Recorded data:
****************************************
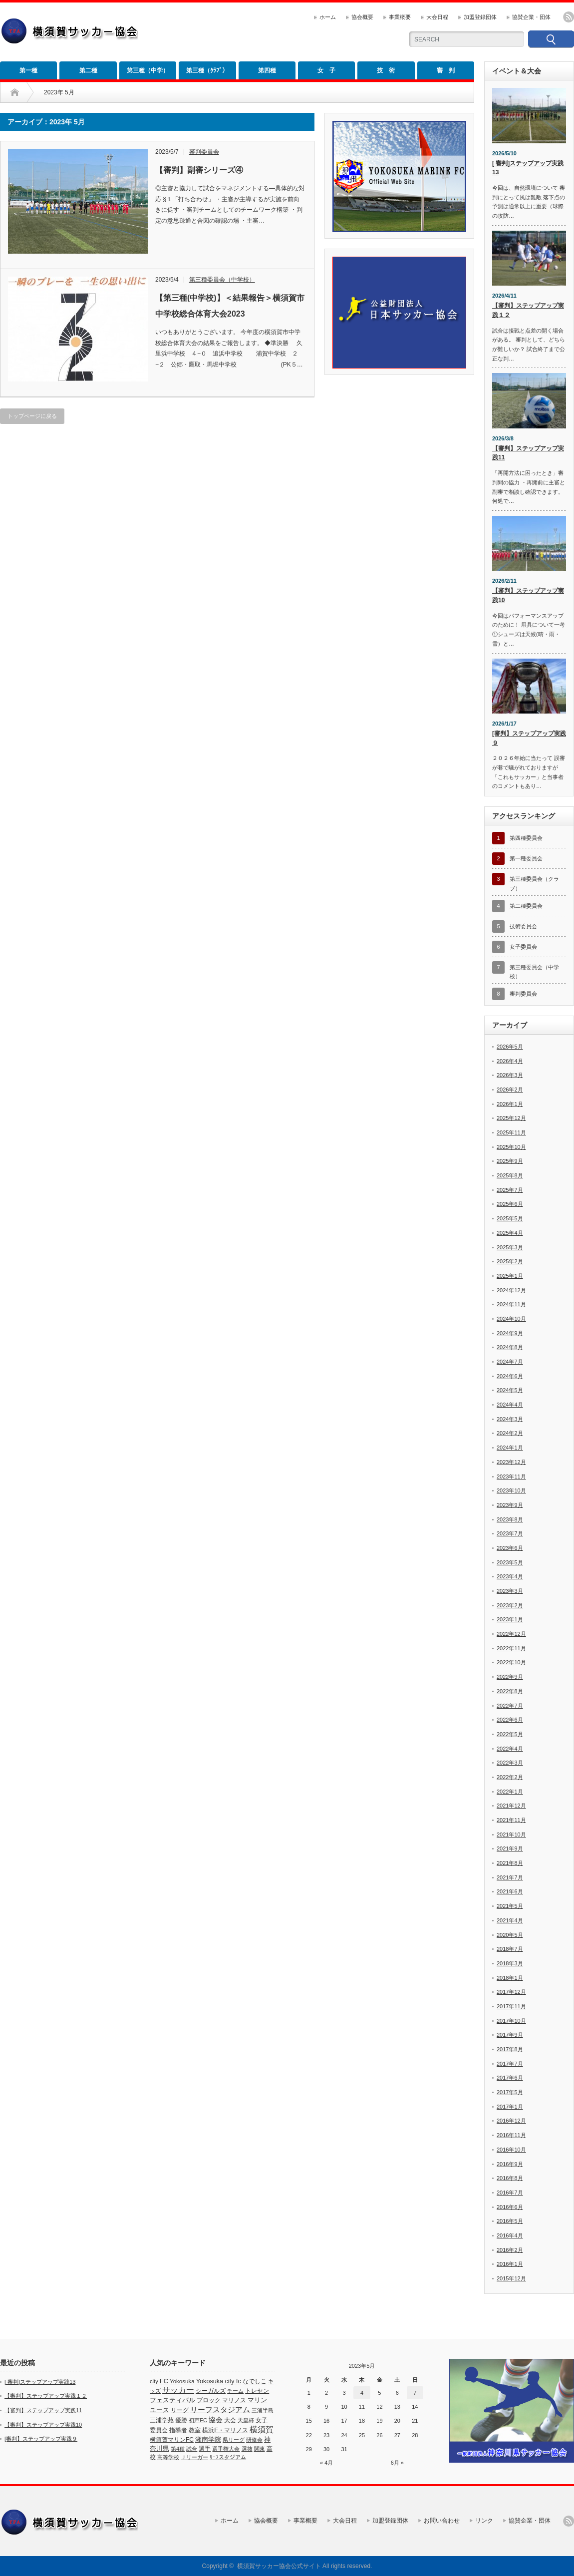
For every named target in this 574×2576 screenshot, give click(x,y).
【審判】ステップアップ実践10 (528, 595)
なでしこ (255, 2381)
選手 (205, 2449)
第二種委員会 (526, 906)
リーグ (180, 2410)
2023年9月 (510, 1505)
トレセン (257, 2390)
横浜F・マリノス (225, 2430)
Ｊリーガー (194, 2457)
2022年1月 (510, 1792)
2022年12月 (511, 1634)
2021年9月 (510, 1848)
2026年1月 (510, 1104)
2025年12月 (511, 1118)
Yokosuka (182, 2381)
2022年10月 (511, 1662)
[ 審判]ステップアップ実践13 (528, 168)
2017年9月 (510, 2035)
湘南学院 (208, 2439)
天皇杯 (246, 2420)
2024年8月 (510, 1347)
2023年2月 (510, 1605)
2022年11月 (511, 1648)
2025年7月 (510, 1190)
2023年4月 (510, 1576)
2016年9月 (510, 2164)
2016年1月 (510, 2264)
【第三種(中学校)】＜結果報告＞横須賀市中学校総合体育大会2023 (229, 306)
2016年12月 (511, 2121)
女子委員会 (523, 947)
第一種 (28, 70)
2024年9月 (510, 1333)
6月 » (397, 2463)
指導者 (178, 2430)
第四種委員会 (526, 838)
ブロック (209, 2400)
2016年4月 (510, 2235)
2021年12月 (511, 1806)
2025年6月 (510, 1204)
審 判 (446, 70)
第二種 (88, 70)
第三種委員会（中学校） (222, 279)
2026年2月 (510, 1090)
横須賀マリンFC (172, 2439)
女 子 (326, 70)
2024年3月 (510, 1419)
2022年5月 (510, 1734)
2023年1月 (510, 1619)
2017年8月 (510, 2049)
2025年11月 (511, 1132)
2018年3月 (510, 1963)
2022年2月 (510, 1777)
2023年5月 (510, 1562)
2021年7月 (510, 1877)
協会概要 (362, 17)
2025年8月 (510, 1175)
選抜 (247, 2449)
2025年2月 (510, 1261)
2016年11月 (511, 2135)
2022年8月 (510, 1691)
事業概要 (400, 17)
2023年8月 (510, 1519)
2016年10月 (511, 2150)
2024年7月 (510, 1362)
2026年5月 (510, 1047)
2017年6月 (510, 2078)
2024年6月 (510, 1376)
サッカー (178, 2390)
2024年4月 (510, 1405)
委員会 (159, 2430)
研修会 (254, 2440)
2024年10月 (511, 1319)
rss (568, 16)
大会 (230, 2420)
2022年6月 (510, 1720)
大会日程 (437, 17)
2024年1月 (510, 1448)
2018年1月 (510, 1978)
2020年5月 (510, 1935)
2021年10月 (511, 1835)
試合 (191, 2449)
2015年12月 (511, 2278)
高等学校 (168, 2457)
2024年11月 (511, 1304)
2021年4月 (510, 1920)
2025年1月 (510, 1276)
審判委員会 (204, 151)
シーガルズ (211, 2391)
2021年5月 (510, 1906)
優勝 (181, 2420)
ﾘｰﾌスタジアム (228, 2457)
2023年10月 (511, 1490)
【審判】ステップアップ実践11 (528, 453)
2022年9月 (510, 1677)
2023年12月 (511, 1462)
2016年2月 (510, 2250)
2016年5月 (510, 2221)
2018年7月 (510, 1949)
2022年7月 (510, 1706)
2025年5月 (510, 1218)
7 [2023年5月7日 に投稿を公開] (414, 2393)
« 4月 (326, 2463)
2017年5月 (510, 2092)
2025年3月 (510, 1247)
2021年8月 (510, 1863)
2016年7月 (510, 2193)
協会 (216, 2420)
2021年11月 (511, 1820)
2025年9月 (510, 1161)
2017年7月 (510, 2064)
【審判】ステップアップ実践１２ (528, 310)
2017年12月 (511, 1992)
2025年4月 (510, 1233)
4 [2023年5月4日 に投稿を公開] (361, 2393)
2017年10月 (511, 2021)
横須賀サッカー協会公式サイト (279, 2566)
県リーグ (234, 2440)
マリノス (234, 2400)
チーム (235, 2391)
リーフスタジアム (220, 2409)
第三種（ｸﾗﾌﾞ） (207, 70)
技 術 (386, 70)
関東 (259, 2449)
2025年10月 (511, 1147)
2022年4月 (510, 1749)
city (154, 2381)
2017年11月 (511, 2006)
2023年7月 (510, 1533)
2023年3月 (510, 1591)
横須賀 (262, 2429)
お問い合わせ (442, 2520)
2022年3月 (510, 1763)
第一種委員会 (526, 858)
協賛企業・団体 (531, 17)
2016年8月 (510, 2178)
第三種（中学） (148, 70)
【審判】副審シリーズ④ (199, 170)
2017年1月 (510, 2107)
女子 (262, 2420)
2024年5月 (510, 1390)
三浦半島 (263, 2410)
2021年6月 (510, 1891)
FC (164, 2381)
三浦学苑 (162, 2420)
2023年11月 (511, 1476)
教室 (195, 2430)
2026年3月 (510, 1075)
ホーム (327, 17)
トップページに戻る (32, 416)
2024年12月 (511, 1290)
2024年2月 (510, 1433)
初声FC (198, 2420)
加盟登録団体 (480, 17)
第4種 (178, 2449)
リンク (484, 2520)
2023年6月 (510, 1548)
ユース (159, 2410)
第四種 (267, 70)
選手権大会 (226, 2449)
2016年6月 (510, 2207)
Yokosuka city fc (218, 2381)
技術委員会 (523, 926)
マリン (257, 2400)
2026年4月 (510, 1061)
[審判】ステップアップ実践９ (529, 738)
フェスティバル (172, 2400)
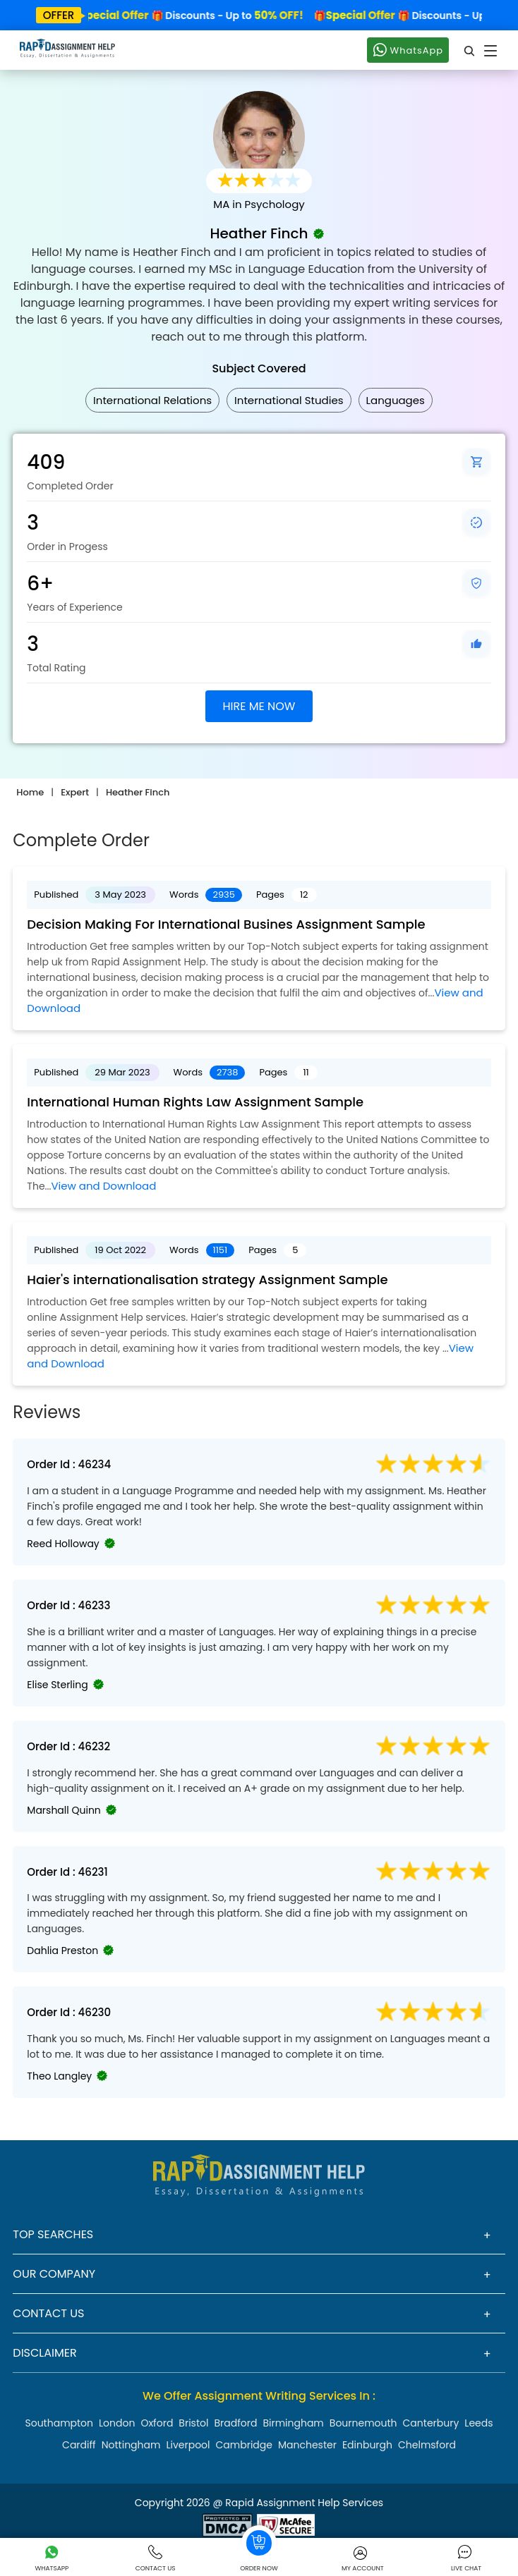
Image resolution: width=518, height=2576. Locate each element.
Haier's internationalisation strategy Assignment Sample (207, 1279)
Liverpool (188, 2445)
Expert (75, 792)
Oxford (156, 2423)
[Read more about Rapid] (227, 2524)
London (117, 2423)
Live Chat (466, 2558)
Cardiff (79, 2445)
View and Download (103, 1185)
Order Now (259, 2548)
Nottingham (131, 2445)
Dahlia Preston (62, 1950)
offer (59, 15)
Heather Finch (137, 792)
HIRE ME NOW (259, 706)
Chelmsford (427, 2445)
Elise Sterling (57, 1685)
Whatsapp (52, 2558)
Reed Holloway (63, 1544)
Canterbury (431, 2423)
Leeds (478, 2423)
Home (30, 792)
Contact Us (155, 2558)
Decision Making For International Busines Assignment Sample (226, 924)
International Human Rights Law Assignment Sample (195, 1102)
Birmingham (293, 2423)
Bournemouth (363, 2423)
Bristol (193, 2423)
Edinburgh (367, 2445)
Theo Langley (59, 2076)
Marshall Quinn (63, 1810)
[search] (470, 50)
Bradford (235, 2423)
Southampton (59, 2423)
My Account (363, 2558)
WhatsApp (408, 49)
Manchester (307, 2445)
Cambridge (244, 2445)
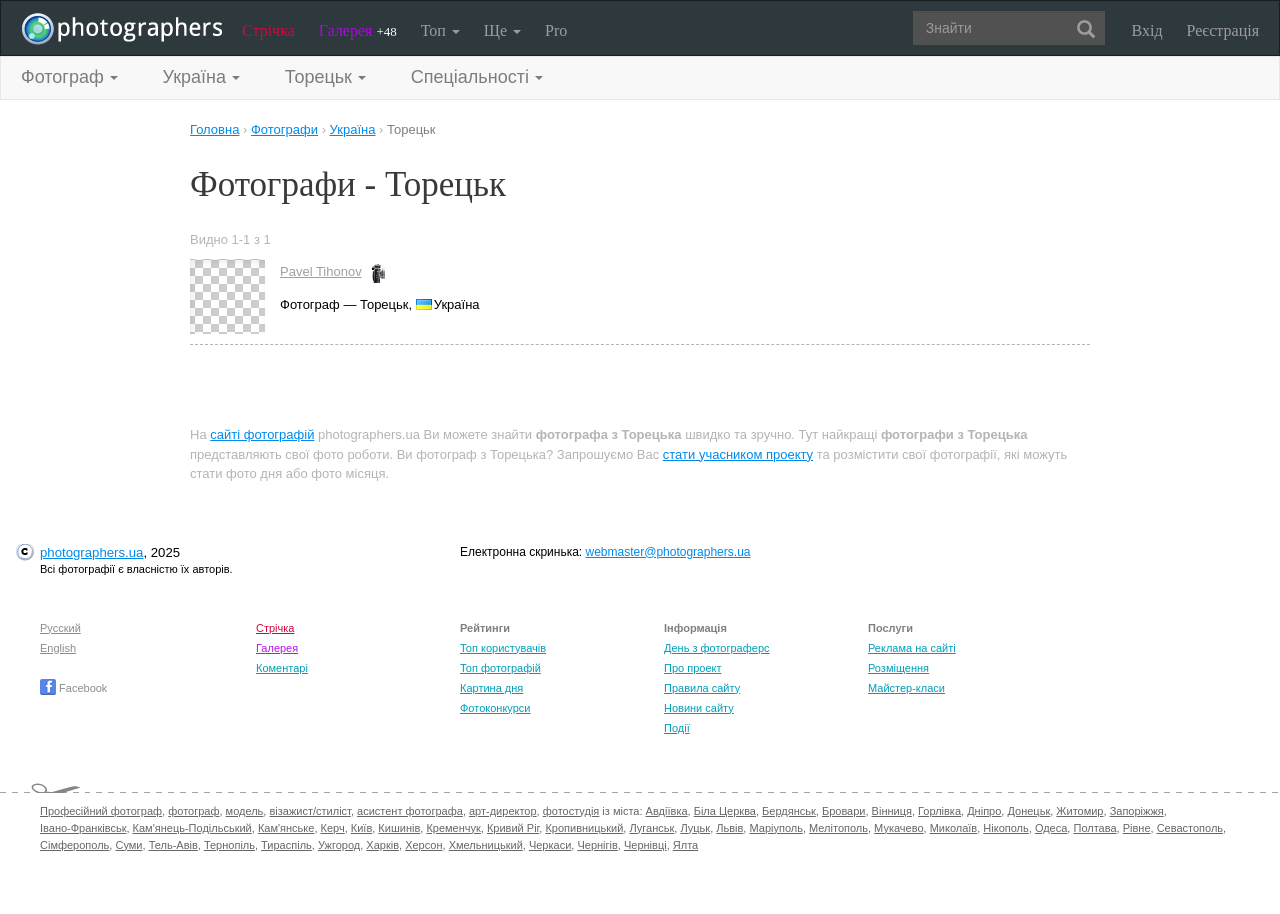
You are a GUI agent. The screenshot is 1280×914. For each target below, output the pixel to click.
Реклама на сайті (912, 648)
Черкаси (550, 845)
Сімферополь (74, 845)
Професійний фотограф (101, 811)
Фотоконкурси (495, 708)
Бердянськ (789, 811)
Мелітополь (838, 828)
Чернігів (597, 845)
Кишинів (399, 828)
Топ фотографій (500, 668)
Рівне (1137, 828)
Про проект (692, 668)
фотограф (193, 811)
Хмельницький (486, 845)
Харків (382, 845)
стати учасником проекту (738, 454)
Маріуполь (775, 828)
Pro (556, 30)
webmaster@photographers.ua (668, 552)
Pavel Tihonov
****************************************
§ **Problem statement**
Scan the entries and show every line in which the word "Sample" is found.

§ **Result**
Haier's internationalisation strategy Assignment Sample (207, 1279)
Decision Making For International Busines Assignment Sample (226, 924)
International Human Rights Law Assignment Sample (195, 1102)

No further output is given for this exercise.